The real “difference” is the hyperloop and similar stuff. Musk thinks he can send people from NYC to Washington DC in 29 minutes, center to center. Sure, I could do that with a $100 billion. But the chance of fatalities would be high. And the economic model is terrible. It makes the Concord look like genius level thinking.

This is a guy who started his first boring project in his company parking lot just for the fun of it.

It’s doing a lot different. None of it provably good.

SpaceX is also a going concerns with both manifested commercial and government payloads. It isn’t clear just how much profit the company is actually making, if any, and since SpaceX is privately held they do not publish detailed financial reports, but given the tempo of launch operations and the existing manifest, barring a string of launch failures or evidence that they are operating strictly out of capital reserves there is no reason the company shouldn’t continue to operate indefinitely. Musk’s antics with regard to Tesla and otherwise have essentially no impact on the day to day operations of SpaceX, and the kerfluffle about whether he might have a security clearance (if he holds one) revoked has no bearing on the ability of SpaceX to perform launches.

That being said, there is the old saw that the best way to become a millionaire in the aerospace industry is to start out as a billionaire. There is no stated plan to profitibility with Musk’s Mars colonization schemes, the superheavy lift Big Falcon Rocket which is designed to support them has yet to fly, and there is almost no existing market requirement for the capacity it provides especially when many commercial satellites are getting smaller and lighter. Depending on how much revenues they are plowing into that effort and whether they can develop a market demand for it doing multiple payload deployments at a high enough rate to give a return on investment, they may have to scale back or put the program on hold if it interferes with the current business.

Also, boring tunnels under Los Angeles is particularly troublesome given the sesmic instabilities and pockets of natural gas, which is part of the reason LA has never had an extensive subway system other than immediately under downtown (the Red Line and parts of the Blue Line). The actual process of boring, while slow and laborsome, is not the big technical challenge; it is dealing with all of the problems, both technical and legal, that occur during projects like Boston’s Big Dig or Seattle’s Alaskan Way Viaduct.

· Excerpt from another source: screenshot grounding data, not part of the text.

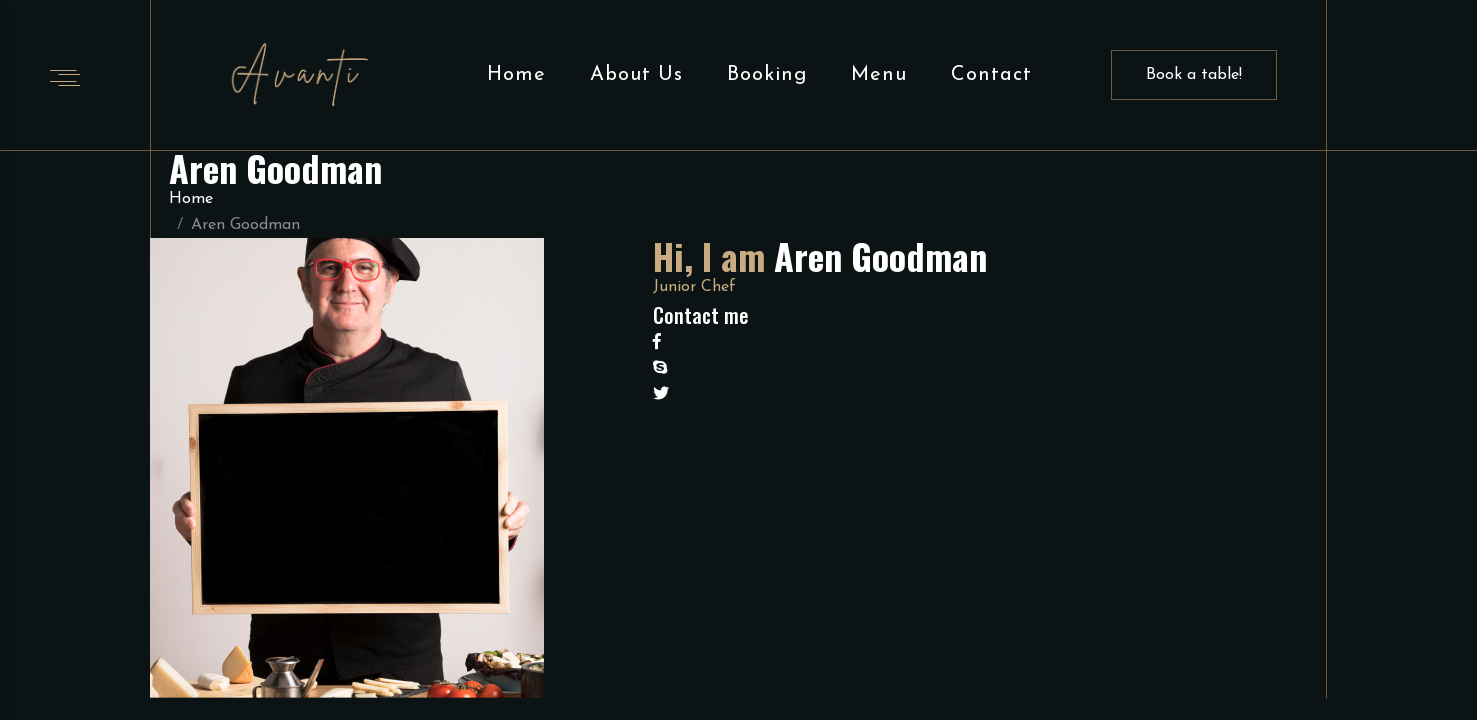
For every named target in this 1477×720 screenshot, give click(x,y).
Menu (879, 75)
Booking (767, 75)
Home (516, 75)
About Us (636, 75)
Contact (991, 75)
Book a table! (1194, 75)
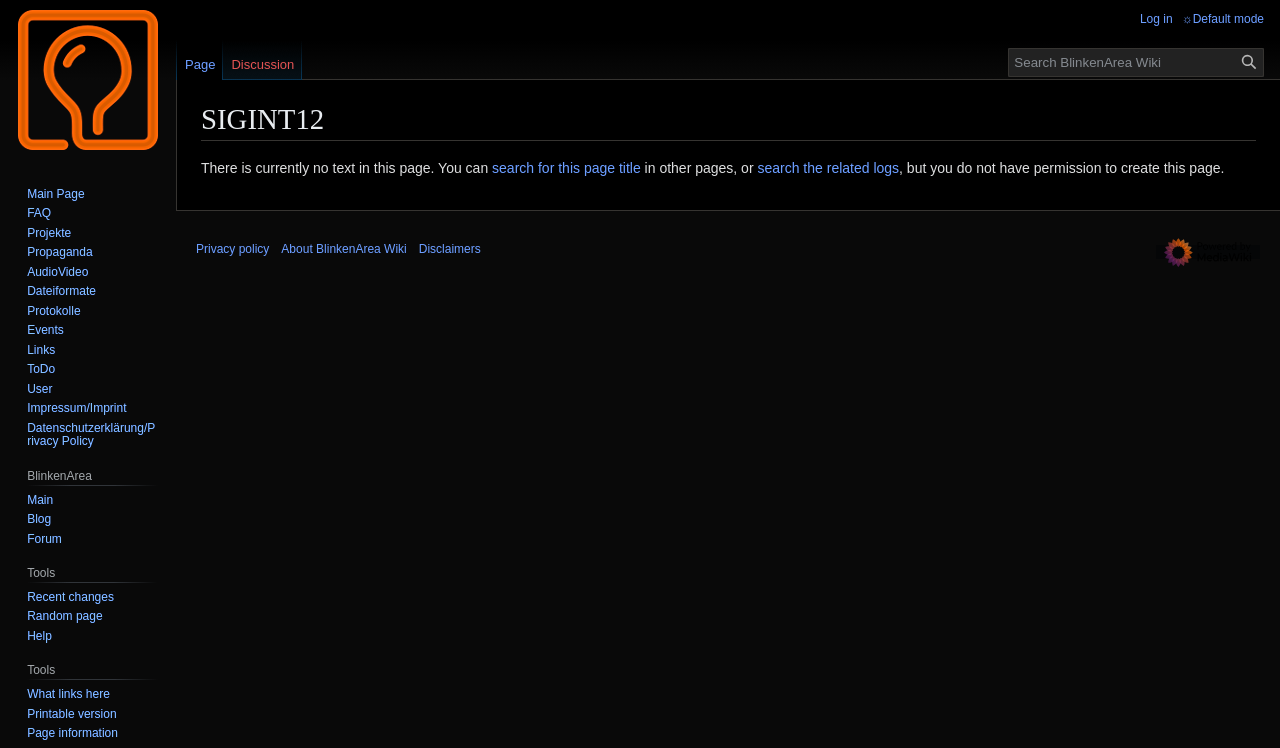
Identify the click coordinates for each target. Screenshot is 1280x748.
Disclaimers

It is unlikely that, at least with respect to public transit in the Los Angeles areas, that The Boring Company will be anything more than a novelty.

Stranger

It would be amusing were it not for the army of willing sycophants who strut around acting like they’re going to be living on Mars sometime soon.

I think it’s possible that we will send a crewed vehicle to Mars at some point during the remainder of my life (anywhere from 20-40 years from now.) I can consider the possibility of a small station on the Moon (think something like the ISS but on the surface) within the remainder of my lifetime.

those people who think we’re going to have colonies on Mars within the lifetime of anyone currently breathing on this planet are bonkers and need to stop desperately wishing sci-fi was real.

SpaceX is scheduled to launch a GPS satellite for the USAF in December, and then another Falcon Heavy demo launch for them in March of 2019. They’ve got additional launches contracted beyond that. I’d be quite surprised if his pot-smoking incident causes them to lose those contracts, or future ones they stand to win.

Two guys chating over whiskey and a blunt - what has that to do with the day job?

OMG media needs to feed its OMG audience.

I think of Theranos when I read these claims

Perhaps you should learn more about FARs as they exist today

https://federalnewsradio.com/contracting/2017/11/4-things-for-federal-contractors-to-remember-about-the-drug-free-workplace-act/

It say ‘workplace’ Act. I can only repeat, what has this to do with the day job?

Whereas “Musk”…stinks. :smiley:

And is a private Company owned by Musk, so that means the square root of fuck all.

This is the thing as far as the USAF perspective. It doesn’t matter who is in charge on paper. If the owner has issues and can replace the manager on a whim, then the owner’s issues are the Air Force’s issues.